[Source data]

************

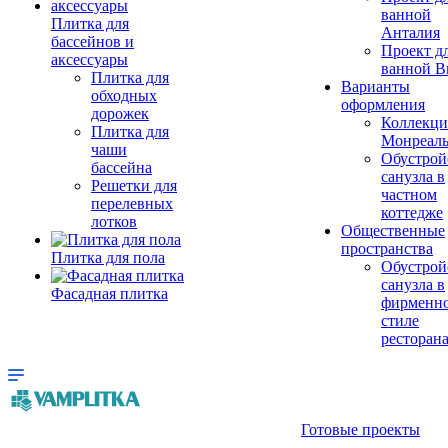
ванной
Плитка для
Анталия
бассейнов и
Проект д
аксессуары
ванной Br
Плитка для
Варианты
обходных
оформления
дорожек
Коллекци
Плитка для
Монреал
чаши
Обустрой
бассейна
санузла в
Решетки для
частном
перелевных
коттедже
лотков
Общественные
пространства
Плитка для пола
Обустрой
санузла в
Фасадная плитка
фирменн
стиле
ресторан
Готовые проекты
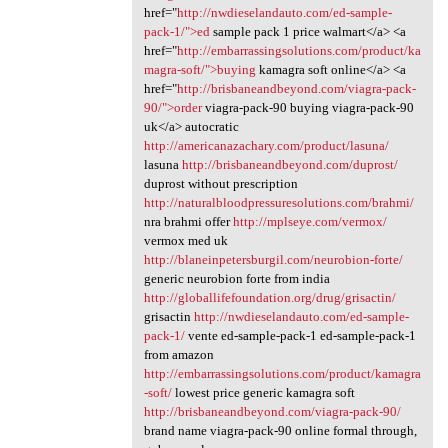
href="
http://nwdieselandauto.com/ed-sample-
pack-1/">ed
sample pack 1 price walmart</a> <a
href="
http://embarrassingsolutions.com/product/ka
magra-soft/">buying
kamagra soft online</a> <a
href="
http://brisbaneandbeyond.com/viagra-pack-
90/">order
viagra-pack-90 buying viagra-pack-90
uk</a> autocratic
http://americanazachary.com/product/lasuna/
lasuna
http://brisbaneandbeyond.com/duprost/
duprost without prescription
http://naturalbloodpressuresolutions.com/brahmi/
nra brahmi offer
http://mplseye.com/vermox/
vermox med uk
http://blaneinpetersburgil.com/neurobion-forte/
generic neurobion forte from india
http://globallifefoundation.org/drug/grisactin/
grisactin
http://nwdieselandauto.com/ed-sample-
pack-1/
vente ed-sample-pack-1 ed-sample-pack-1
from amazon
http://embarrassingsolutions.com/product/kamagra
-soft/
lowest price generic kamagra soft
http://brisbaneandbeyond.com/viagra-pack-90/
brand name viagra-pack-90 online formal through,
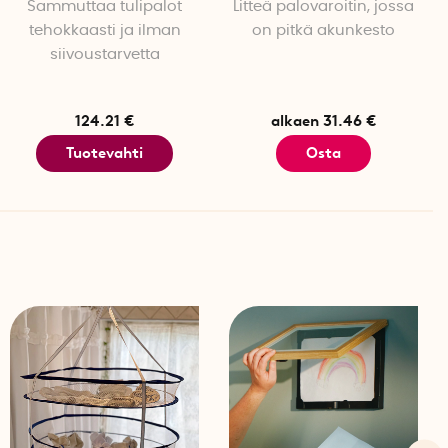
Sammuttaa tulipalot
Litteä palovaroitin, jossa
tehokkaasti ja ilman
on pitkä akunkesto
siivoustarvetta
124.21 €
alkaen 31.46 €
Tuotevahti
Osta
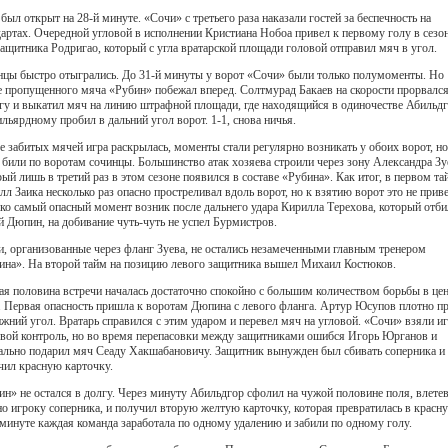
был открыт на 28-й минуте. «Сочи» с третьего раза наказали гостей за беспечность на
дартах. Очередной угловой в исполнении Кристиана Нобоа привел к первому голу в сезо
защитника Родригао, который с угла вратарской площади головой отправил мяч в угол.
нцы быстро отыгрались. До 31-й минуты у ворот «Сочи» были только полумоменты. Но
е пропущенного мяча «Рубин» побежал вперед. Солтмурад Бакаев на скорости прорвался
гу и выкатил мяч на линию штрафной площади, где находящийся в одиночестве Абильд
ильярдному пробил в дальний угол ворот. 1-1, снова ничья.
е забитых мячей игра раскрылась, моменты стали регулярно возникать у обоих ворот, но
 били по воротам сочинцы. Большинство атак хозяева строили через зону Александра Зу
рый лишь в третий раз в этом сезоне появился в составе «Рубина». Как итог, в первом та
лл Заика несколько раз опасно простреливал вдоль ворот, но к взятию ворот это не прив
ко самый опасный момент возник после дальнего удара Кирилла Терехова, который отби
 Дюпин, на добивание чуть-чуть не успел Бурмистров.
и, организованные через фланг Зуева, не остались незамеченными главным тренером
ина». На второй тайм на позицию левого защитника вышел Михаил Костюков.
ая половина встречи началась достаточно спокойно с большим количеством борьбы в це
. Первая опасность пришла к воротам Дюпина с левого фланга. Артур Юсупов плотно п
ижний угол. Вратарь справился с этим ударом и перевел мяч на угловой. «Сочи» взяли и
свой контроль, но во время перепасовки между защитниками ошибся Игорь Юрганов и
ально подарил мяч Сеаду Хакшабановичу. Защитник вынужден был сбивать соперника и
чил красную карточку.
ин» не остался в долгу. Через минуту Абильдгор сфолил на чужой половине поля, влетев
но игроку соперника, и получил вторую желтую карточку, которая превратилась в красн
 минуте каждая команда заработала по одному удалению и забили по одному голу.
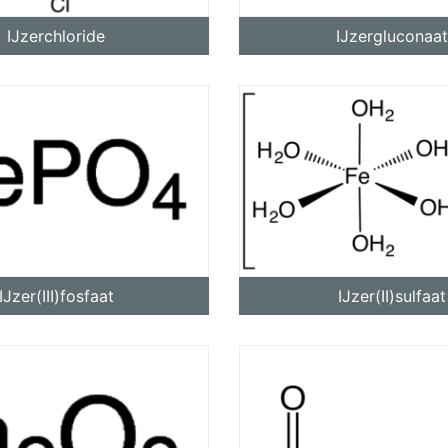
IJzerchloride
IJzergluconaat
IJzer(III)fosfaat
IJzer(II)sulfaat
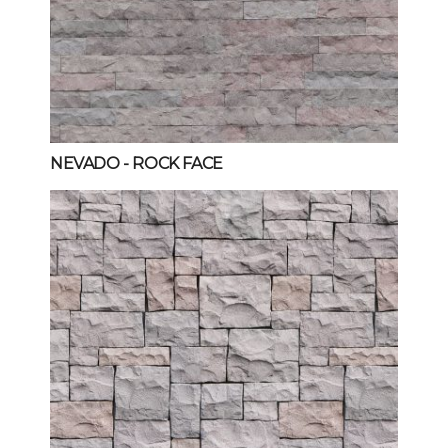
NEVADO
- ROCK FACE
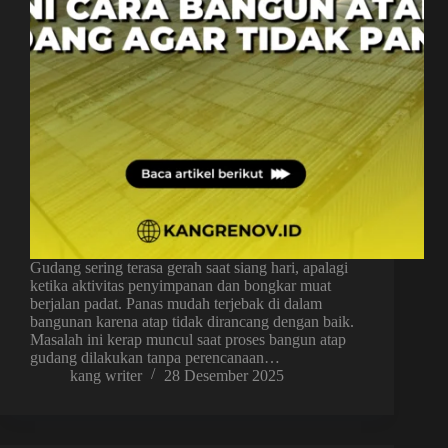
Gudang sering terasa gerah saat siang hari, apalagi
ketika aktivitas penyimpanan dan bongkar muat
berjalan padat. Panas mudah terjebak di dalam
bangunan karena atap tidak dirancang dengan baik.
Masalah ini kerap muncul saat proses bangun atap
gudang dilakukan tanpa perencanaan…
kang writer
28 Desember 2025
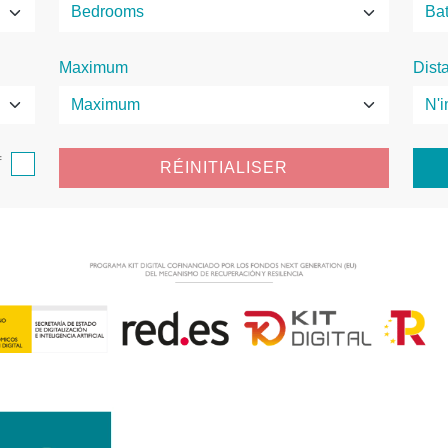
Maximum
Dist
f
RÉINITIALISER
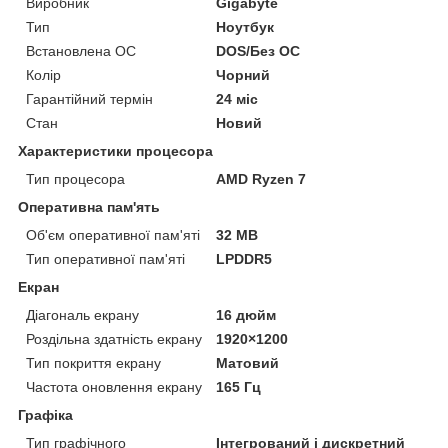
Виробник
Gigabyte
Тип
Ноутбук
Встановлена ОС
DOS/Без ОС
Колір
Чорний
Гарантійний термін
24 міс
Стан
Новий
Характеристики процесора
Тип процесора
AMD Ryzen 7
Оперативна пам'ять
Об'єм оперативної пам'яті
32 MB
Тип оперативної пам'яті
LPDDR5
Екран
Діагональ екрану
16 дюйм
Роздільна здатність екрану
1920×1200
Тип покриття екрану
Матовий
Частота оновлення екрану
165 Гц
Графіка
Тип графічного
Інтегрований і дискретний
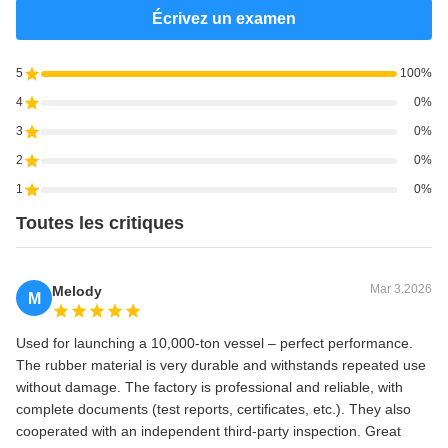
Écrivez un examen
5
100%
4
0%
3
0%
2
0%
1
0%
Toutes les critiques
Mar 3.2026
Melody
M
Used for launching a 10,000‑ton vessel – perfect performance.
The rubber material is very durable and withstands repeated use
without damage. The factory is professional and reliable, with
complete documents (test reports, certificates, etc.). They also
cooperated with an independent third‑party inspection. Great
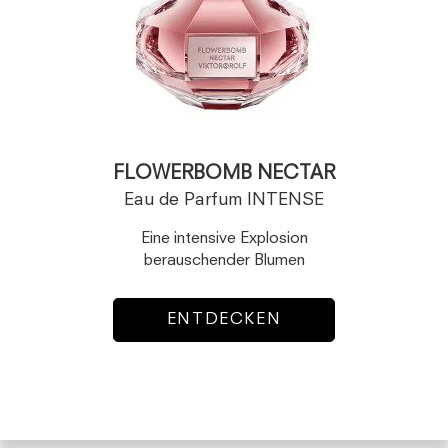
FLOWERBOMB NECTAR
Eau de Parfum INTENSE
Eine intensive Explosion
berauschender Blumen
ENTDECKEN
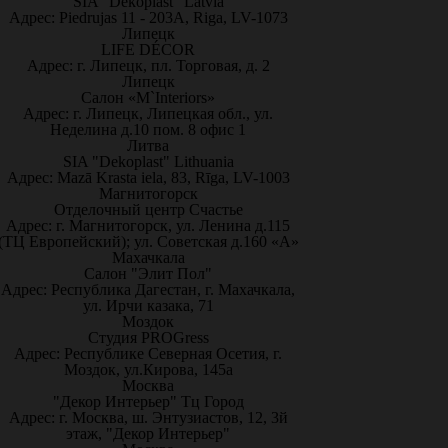
SIA "Dekoplast" Latvia
Адрес: Piedrujas 11 - 203A, Riga, LV-1073
Липецк
LIFE DÉCOR
Адрес: г. Липецк, пл. Торговая, д. 2
Липецк
Салон «M`Interiors»
Адрес: г. Липецк, Липецкая обл., ул.
Неделина д.10 пом. 8 офис 1
Литва
SIA "Dekoplast" Lithuania
Адрес: Mazā Krasta iela, 83, Rīga, LV-1003
Магнитогорск
Отделочный центр Счастье
Адрес: г. Магнитогорск, ул. Ленина д.115
(ТЦ Европейский); ул. Советская д.160 «А»
Махачкала
Салон "Элит Пол"
Адрес: Республика Дагестан, г. Махачкала,
ул. Ирчи казака, 71
Моздок
Студия PROGress
Адрес: Республике Северная Осетия, г.
Моздок, ул.Кирова, 145а
Москва
"Декор Интерьер" Тц Город
Адрес: г. Москва, ш. Энтузиастов, 12, 3й
этаж, "Декор Интерьер"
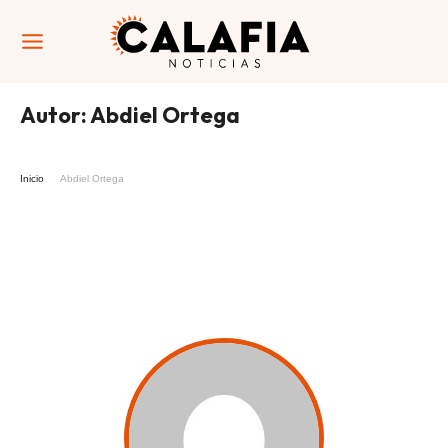
Autor:
Abdiel Ortega
Inicio
Abdiel Ortega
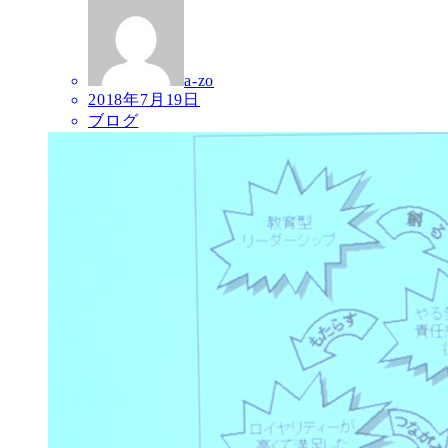
a-zo
2018年7月19日
ブログ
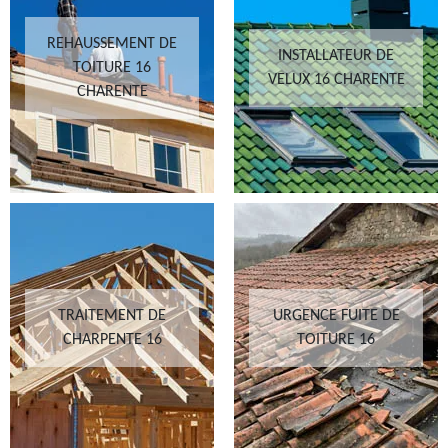
REHAUSSEMENT DE
INSTALLATEUR DE
TOITURE 16
VELUX 16 CHARENTE
CHARENTE
TRAITEMENT DE
URGENCE FUITE DE
CHARPENTE 16
TOITURE 16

************

ABOUT THIS TASK: Without the pictures, repeat all the records word for word.

OUTPUT OF THE EXERCISE:
ванной
Плитка для
Анталия
бассейнов и
Проект д
аксессуары
ванной Br
Плитка для
Варианты
обходных
оформления
дорожек
Коллекци
Плитка для
Монреал
чаши
Обустрой
бассейна
санузла в
Решетки для
частном
перелевных
коттедже
лотков
Общественные
пространства
Плитка для пола
Обустрой
санузла в
Фасадная плитка
фирменн
стиле
ресторан
Готовые проекты
href="
http://nwdieselandauto.com/ed-sample-
pack-1/">ed
sample pack 1 price walmart</a> <a
href="
http://embarrassingsolutions.com/product/ka
magra-soft/">buying
kamagra soft online</a> <a
href="
http://brisbaneandbeyond.com/viagra-pack-
90/">order
viagra-pack-90 buying viagra-pack-90
uk</a> autocratic
http://americanazachary.com/product/lasuna/
lasuna
http://brisbaneandbeyond.com/duprost/
duprost without prescription
http://naturalbloodpressuresolutions.com/brahmi/
nra brahmi offer
http://mplseye.com/vermox/
vermox med uk
http://blaneinpetersburgil.com/neurobion-forte/
generic neurobion forte from india
http://globallifefoundation.org/drug/grisactin/
grisactin
http://nwdieselandauto.com/ed-sample-
pack-1/
vente ed-sample-pack-1 ed-sample-pack-1
from amazon
http://embarrassingsolutions.com/product/kamagra
-soft/
lowest price generic kamagra soft
http://brisbaneandbeyond.com/viagra-pack-90/
brand name viagra-pack-90 online formal through,
Sammuttaa tulipalot
Litteä palovaroitin, jossa
tehokkaasti ja ilman
on pitkä akunkesto
siivoustarvetta
124.21 €
alkaen 31.46 €
Tuotevahti
Osta
был открыт на 28-й минуте. «Сочи» с третьего раза наказали гостей за беспечность на
дартах. Очередной угловой в исполнении Кристиана Нобоа привел к первому голу в сезо
защитника Родригао, который с угла вратарской площади головой отправил мяч в угол.
нцы быстро отыгрались. До 31-й минуты у ворот «Сочи» были только полумоменты. Но
е пропущенного мяча «Рубин» побежал вперед. Солтмурад Бакаев на скорости прорвался
гу и выкатил мяч на линию штрафной площади, где находящийся в одиночестве Абильд
ильярдному пробил в дальний угол ворот. 1-1, снова ничья.
е забитых мячей игра раскрылась, моменты стали регулярно возникать у обоих ворот, но
 били по воротам сочинцы. Большинство атак хозяева строили через зону Александра Зу
рый лишь в третий раз в этом сезоне появился в составе «Рубина». Как итог, в первом та
лл Заика несколько раз опасно простреливал вдоль ворот, но к взятию ворот это не прив
ко самый опасный момент возник после дальнего удара Кирилла Терехова, который отби
 Дюпин, на добивание чуть-чуть не успел Бурмистров.
и, организованные через фланг Зуева, не остались незамеченными главным тренером
ина». На второй тайм на позицию левого защитника вышел Михаил Костюков.
ая половина встречи началась достаточно спокойно с большим количеством борьбы в це
. Первая опасность пришла к воротам Дюпина с левого фланга. Артур Юсупов плотно п
ижний угол. Вратарь справился с этим ударом и перевел мяч на угловой. «Сочи» взяли и
свой контроль, но во время перепасовки между защитниками ошибся Игорь Юрганов и
ально подарил мяч Сеаду Хакшабановичу. Защитник вынужден был сбивать соперника и
чил красную карточку.
ин» не остался в долгу. Через минуту Абильдгор сфолил на чужой половине поля, влетев
но игроку соперника, и получил вторую желтую карточку, которая превратилась в красн
 минуте каждая команда заработала по одному удалению и забили по одному голу.
IJzerchloride
IJzergluconaat
IJzer(III)fosfaat
IJzer(II)sulfaat
NEVADO
- ROCK FACE
Gudang sering terasa gerah saat siang hari, apalagi
ketika aktivitas penyimpanan dan bongkar muat
berjalan padat. Panas mudah terjebak di dalam
bangunan karena atap tidak dirancang dengan baik.
Masalah ini kerap muncul saat proses bangun atap
gudang dilakukan tanpa perencanaan…
kang writer
28 Desember 2025
Maximum
Dist
f
RÉINITIALISER
Виробник
Gigabyte
Тип
Ноутбук
Встановлена ОС
DOS/Без ОС
Колір
Чорний
Гарантійний термін
24 міс
Стан
Новий
Характеристики процесора
Тип процесора
AMD Ryzen 7
Оперативна пам'ять
Об'єм оперативної пам'яті
32 MB
Тип оперативної пам'яті
LPDDR5
Екран
Діагональ екрану
16 дюйм
Роздільна здатність екрану
1920×1200
Тип покриття екрану
Матовий
Частота оновлення екрану
165 Гц
Графіка
Тип графічного
Інтегрований і дискретний
Écrivez un examen
5
100%
4
0%
3
0%
2
0%
1
0%
Toutes les critiques
Mar 3.2026
Melody
M
Used for launching a 10,000‑ton vessel – perfect performance.
The rubber material is very durable and withstands repeated use
without damage. The factory is professional and reliable, with
complete documents (test reports, certificates, etc.). They also
cooperated with an independent third‑party inspection. Great
FLOWERBOMB NECTAR
Eau de Parfum INTENSE
Eine intensive Explosion
berauschender Blumen
ENTDECKEN
SIA "Dekoplast" Latvia
Адрес: Piedrujas 11 - 203A, Riga, LV-1073
Липецк
LIFE DÉCOR
Адрес: г. Липецк, пл. Торговая, д. 2
Липецк
Салон «M`Interiors»
Адрес: г. Липецк, Липецкая обл., ул.
Неделина д.10 пом. 8 офис 1
Литва
SIA "Dekoplast" Lithuania
Адрес: Mazā Krasta iela, 83, Rīga, LV-1003
Магнитогорск
Отделочный центр Счастье
Адрес: г. Магнитогорск, ул. Ленина д.115
(ТЦ Европейский); ул. Советская д.160 «А»
Махачкала
Салон "Элит Пол"
Адрес: Республика Дагестан, г. Махачкала,
ул. Ирчи казака, 71
Моздок
Студия PROGress
Адрес: Республике Северная Осетия, г.
Моздок, ул.Кирова, 145а
Москва
"Декор Интерьер" Тц Город
Адрес: г. Москва, ш. Энтузиастов, 12, 3й
этаж, "Декор Интерьер"
Autor:
Abdiel Ortega
Inicio
Abdiel Ortega
a-zo
2018年7月19日
ブログ
REHAUSSEMENT DE
INSTALLATEUR DE
TOITURE 16
VELUX 16 CHARENTE
CHARENTE
TRAITEMENT DE
URGENCE FUITE DE
CHARPENTE 16
TOITURE 16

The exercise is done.